As far as I know, no one ever told my G-G-grandmother that leaving her first eternal marriage was in violation of celestial or gospel principles–I think many of the Church leaders and members at the time thought it was a good thing, especially since she was sealed almost right away to another man.
Interesting, DavidH.
My g-g-g-grandmother left my g-g-g-grandfather at the same time, when they were also living in San Bernadino. She left him because he refused to become a polygamist. As he writes it in his journal, the Utah War didn’t have much to do with it, but she did think he was ignoring the brethren. He discusses the split between members in San Bernadino between those who moved back and those that stayed.
She moved to Beaver and they wrote for many years, she insisting that me move to Utah and become polygamist. Eventually they reconciled–she did not divorce marry anyone else. But he never moved to Utah, he never took any other wives, and they never lived together again–but visited one another.
(oops, not trying to threadjack. I guess the on-point, uh, point was that neither of them ultimately wanted a divorce? however, further as to the subject of divorce, Sarah Barringer Gordon’s book opened my eyes to the astounding prevalence of divorce (not just in polygamous marriages) of the Saints [and others] in Utah Territory. my g-g-g-grandfather’s fellow missionary in Tahiti was interesting illustration.
After this man left on his mission, his wife disappeared. That is, she left the Saints and he never heard from her again. A few years into his mission, he married a Tahitian member–after consulting with my g-g-g-g and wondering whether it would be okay to marry without divorcing his wife. Somehow he concluded it was okay and went ahead with the marriage. Sometime after marrying the woman, he met up with my g-g-g-g, who asked, as the head of the missionary efforts, some equivalent of “what does the Spirit say?” followed by “if you feel good about it, then i do too.”
There will always be exceptions to commandments or counsel given by the brethren. I don’t know that we need to get worked up about whether such-and-such ancestor would be in compliance with Elder Oaks’ counsel. First, that was a different time. Second, as state already, there will always be exceptions (and justifiably so). The trick is knowing whether or not your personal circumstances really qualifies as such.
I prefer the following comment on marriage from Brigham Young:
“But the whole subject of the marriage relation is not in my reach, nor in any other man’s reach on this earth. It is without beginning of days or end of years; it is a hard matter to reach. We can tell some things with regard to it; it lays the foundation for worlds, for angels, and for the Gods; for intelligent beings to be crowned with glory, immortality, and eternal lives. In fact, it is the thread which runs from the beginning to the end of the holy Gospel of Salvation—of the Gospel of the Son of God; it is from eternity to eternity.” JD 2:90.

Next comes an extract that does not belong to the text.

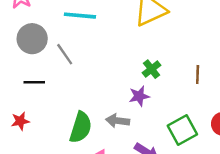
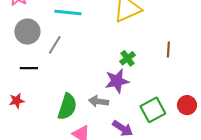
gray line: (65, 54) -> (55, 45), turned 66
brown line: (198, 75) -> (168, 50), moved
purple star: (139, 96) -> (117, 81), size x1.4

This not-really-dialogue of quotations is, as Debs (5) suggests, a matter of historical and social context. Marriage was pretty clearly thought of differently in Brigham Young’s time than it is in ours (part of Dallin Oaks’ point, maybe). But the respective evils (or near-evils) being talked about are quite different.
I’ve read about what a change it meant had taken place in American society when a divorced man (Reagan) could be elected president in 1980. But the Mormons were far ahead of the rest of the country in that, too, even though we don’t do elections. More than a hundred years ago, a man became president of the church after having divorced his first wife two or three decades previously. Not Brigham Young, although it has been correctly observed that there were several divorces associated with him. It was Joseph F. Smith, who hadn’t done at all well with his first marriage. And now, under current policies he couldn’t be a bishop without First Presidency approval. Just another example of how we’ve gone from being social radicals to being social conservatives, and how one aspect of society has changed (and is continuing to change) around us, too.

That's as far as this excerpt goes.